> [Exercise description]: Give the records again exactly, but drop the pictures.

> [Dataset excerpts]:
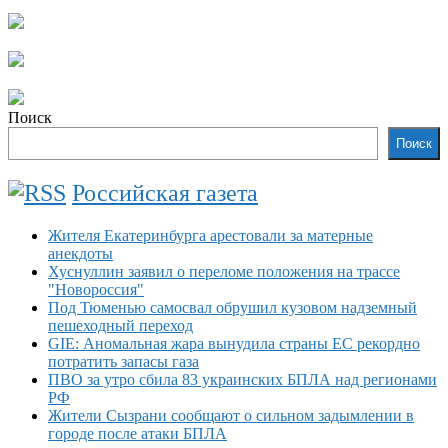
Поиск
Поиск
Российская газета
Жителя Екатеринбурга арестовали за матерные
анекдоты
Хуснуллин заявил о переломе положения на трассе
"Новороссия"
Под Тюменью самосвал обрушил кузовом надземный
пешеходный переход
GIE: Аномальная жара вынудила страны ЕС рекордно
потратить запасы газа
ПВО за утро сбила 83 украинских БПЛА над регионами
РФ
Жители Сызрани сообщают о сильном задымлении в
городе после атаки БПЛА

> [Task result]:
Поиск
Поиск
Российская газета
Жителя Екатеринбурга арестовали за матерные
анекдоты
Хуснуллин заявил о переломе положения на трассе
"Новороссия"
Под Тюменью самосвал обрушил кузовом надземный
пешеходный переход
GIE: Аномальная жара вынудила страны ЕС рекордно
потратить запасы газа
ПВО за утро сбила 83 украинских БПЛА над регионами
РФ
Жители Сызрани сообщают о сильном задымлении в
городе после атаки БПЛА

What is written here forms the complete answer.